Most newly diagnosed patients do not have a lot of symptoms, so it is really challenging for a patient to accept the idea that they need very intensive therapy. It is important for patients to look at all the treatment options including intense strategies that clearly lead to deeper responses which will likely translate into longer benefit. We are also developing non-chemotherapy approaches in older patients with more indolent MCL.
How are you involved with the Lymphoma Research Foundation and why would you recommend a patient become involved with the organization?

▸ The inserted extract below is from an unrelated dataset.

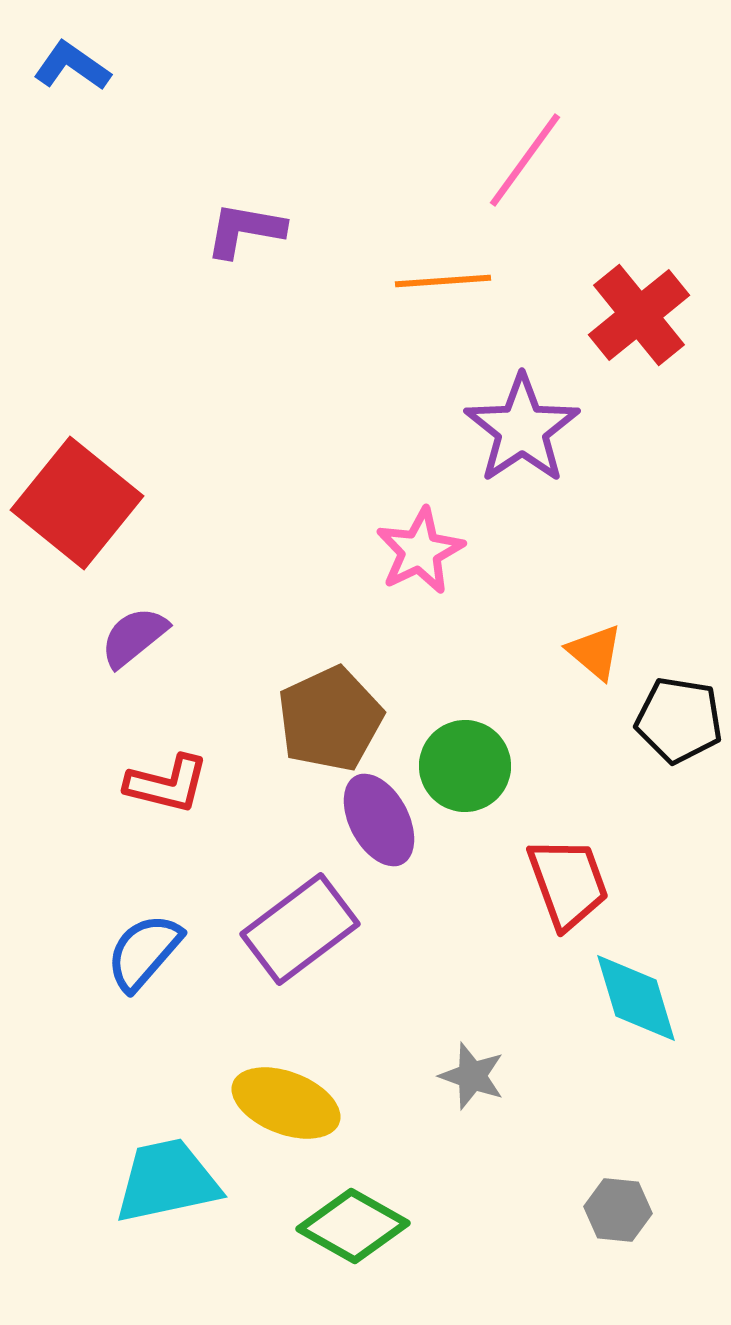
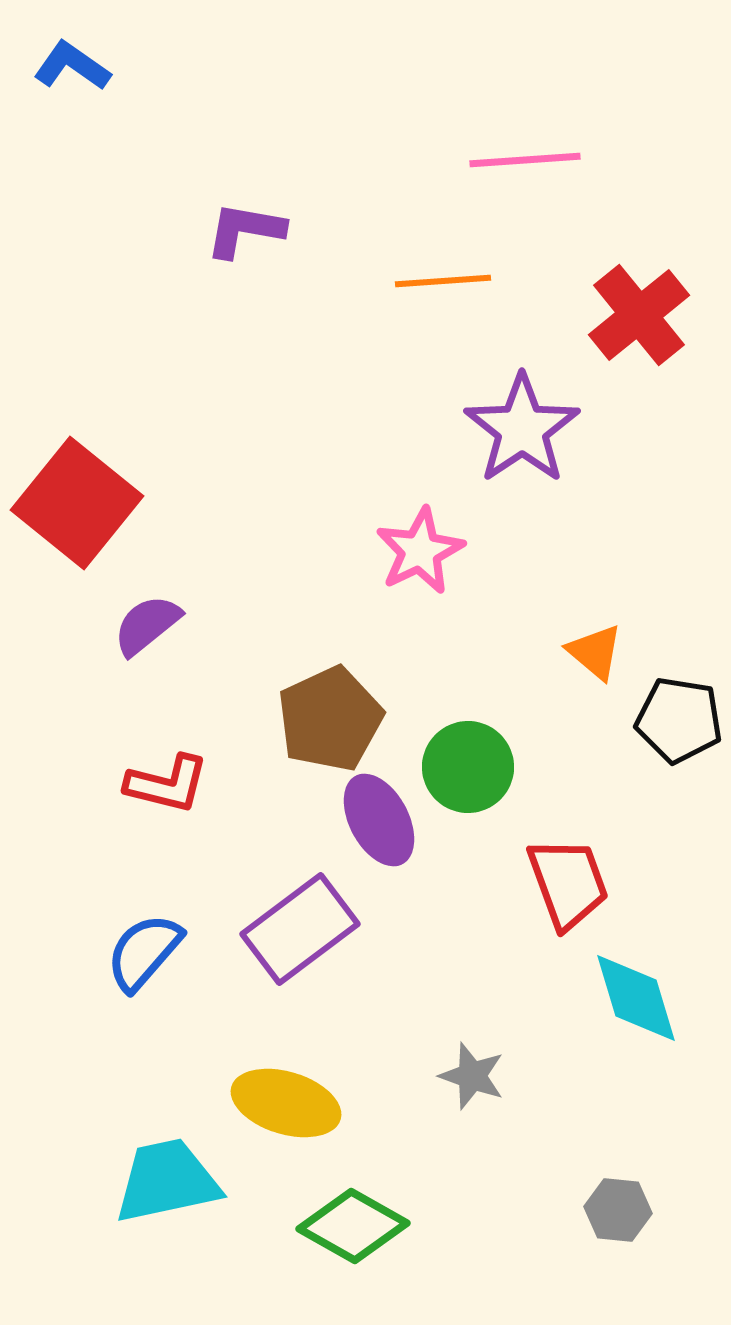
pink line: rotated 50 degrees clockwise
purple semicircle: moved 13 px right, 12 px up
green circle: moved 3 px right, 1 px down
yellow ellipse: rotated 4 degrees counterclockwise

I am part of the Lymphoma Research Foundation’s Scientific Advisory Board and Mantle Cell Lymphoma Research Consortium. We have annual meetings where we discuss ongoing research and developing projects. This usually leads to a synopsis of the state-of-the art research and management for MCL that is published to give more information to patients. MCL is a disease for which there is a clear lack of consensus on treatment, and because it is such a heterogeneous and uncommon disease, it is hard for patients to really navigate their way once they are diagnosed. It is important for patients to have an objective synopsis of the changing landscape of MCL and how much progress has been made with regard to treatment.